How many lines in the records below hold the word "Login"? Answer with the number alone.

(Given data begins)

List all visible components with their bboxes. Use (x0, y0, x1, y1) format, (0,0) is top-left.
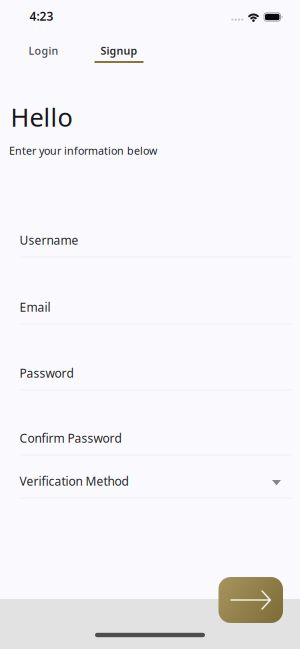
staticText: Verification Method (20, 473, 128, 489)
staticText: Username (20, 232, 78, 248)
button[interactable]: Login (19, 37, 68, 67)
button[interactable]: Signup (94, 37, 144, 67)
staticText: 4:23 (30, 8, 54, 24)
staticText: Enter your information below (9, 143, 157, 158)
button[interactable]: Confirm Password (20, 428, 291, 458)
button[interactable]: Email (20, 297, 291, 327)
button[interactable]: Password (20, 363, 291, 393)
staticText: Password (20, 365, 74, 381)
staticText: Signup (100, 43, 138, 58)
button[interactable]: Continue (218, 577, 283, 623)
staticText: Login (28, 43, 58, 58)
staticText: Confirm Password (20, 430, 122, 446)
button[interactable]: Verification Method (20, 471, 291, 501)
staticText: Hello (10, 100, 72, 134)
button[interactable]: Username (20, 230, 291, 260)
staticText: Email (20, 299, 50, 315)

(Given data ends)

## Problem solution
2